I looked up at mother's flushed face. "Hubcap, Momma." Then I waved at Tee-John, who was at the cash register with my father. "Bye, Tee-John!"

And I swear, he winked at me.

I was outta there fast. I knew my parents wouldn't understand, and I didn't want to deal with a bunch of questions in the store. I waited by the car till my they came out, Momma saying something to Daddy and both of them looking at me with my hubcap. They thought I was crazy, but I didn’t even care.

"Now, what exactly did you buy?" Daddy asked me.

"You heard her, Bob," Momma answered, fanning herself with her hand. "She bought a hubcap. Now unlock this car and tum on the air, before we all die of heat."

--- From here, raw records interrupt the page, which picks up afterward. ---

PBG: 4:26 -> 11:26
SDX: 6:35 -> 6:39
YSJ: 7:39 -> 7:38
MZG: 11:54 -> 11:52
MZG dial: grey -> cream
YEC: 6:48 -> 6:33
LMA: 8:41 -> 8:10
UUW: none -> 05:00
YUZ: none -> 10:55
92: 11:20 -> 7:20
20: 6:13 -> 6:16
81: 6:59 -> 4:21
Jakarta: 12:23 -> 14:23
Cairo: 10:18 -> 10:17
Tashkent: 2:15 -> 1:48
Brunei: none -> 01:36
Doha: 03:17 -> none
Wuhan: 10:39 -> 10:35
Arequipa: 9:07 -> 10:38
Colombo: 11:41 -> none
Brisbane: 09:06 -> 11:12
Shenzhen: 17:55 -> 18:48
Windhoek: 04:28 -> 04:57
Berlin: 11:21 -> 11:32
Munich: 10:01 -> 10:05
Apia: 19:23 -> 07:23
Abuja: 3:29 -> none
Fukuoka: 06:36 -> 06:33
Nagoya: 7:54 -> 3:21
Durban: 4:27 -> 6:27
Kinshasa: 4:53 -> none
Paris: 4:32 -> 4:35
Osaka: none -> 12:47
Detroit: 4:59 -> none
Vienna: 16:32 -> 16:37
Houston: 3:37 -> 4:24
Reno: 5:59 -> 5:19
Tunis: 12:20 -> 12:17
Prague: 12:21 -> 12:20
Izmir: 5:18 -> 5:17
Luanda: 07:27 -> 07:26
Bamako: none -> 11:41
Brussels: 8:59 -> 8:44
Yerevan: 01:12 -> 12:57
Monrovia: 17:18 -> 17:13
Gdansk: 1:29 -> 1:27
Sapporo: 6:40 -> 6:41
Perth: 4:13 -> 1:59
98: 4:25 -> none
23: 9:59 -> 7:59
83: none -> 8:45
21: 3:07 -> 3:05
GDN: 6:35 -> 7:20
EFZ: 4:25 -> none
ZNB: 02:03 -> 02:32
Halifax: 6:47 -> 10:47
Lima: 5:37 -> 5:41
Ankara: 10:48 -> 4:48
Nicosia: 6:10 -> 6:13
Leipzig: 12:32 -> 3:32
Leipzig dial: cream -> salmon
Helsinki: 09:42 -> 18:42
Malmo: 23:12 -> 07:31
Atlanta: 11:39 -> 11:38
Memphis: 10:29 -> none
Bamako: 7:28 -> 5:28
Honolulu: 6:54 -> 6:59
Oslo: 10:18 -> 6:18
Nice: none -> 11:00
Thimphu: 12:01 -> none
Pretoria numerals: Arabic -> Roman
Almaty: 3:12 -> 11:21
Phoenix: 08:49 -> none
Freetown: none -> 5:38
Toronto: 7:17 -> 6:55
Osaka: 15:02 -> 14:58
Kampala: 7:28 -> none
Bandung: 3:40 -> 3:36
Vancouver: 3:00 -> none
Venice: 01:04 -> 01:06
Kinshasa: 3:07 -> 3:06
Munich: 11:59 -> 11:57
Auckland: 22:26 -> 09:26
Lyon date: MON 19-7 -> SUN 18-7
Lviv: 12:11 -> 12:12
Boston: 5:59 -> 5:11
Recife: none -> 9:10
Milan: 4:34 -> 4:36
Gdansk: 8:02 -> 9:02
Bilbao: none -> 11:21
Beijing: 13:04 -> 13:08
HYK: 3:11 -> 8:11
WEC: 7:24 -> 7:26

She gave Daddy that we'll talk about this later look as we all got in the car, but I knew I'd never hear anything more about it. They'd talk about it to each other maybe, when we got to the beach house and they'd had a gin and tonic. It would give them something to worry about, beside themselves.

I just held that hubcap as we drove back onto the interstate, keeping my eyes peeled for where that accident might have happened.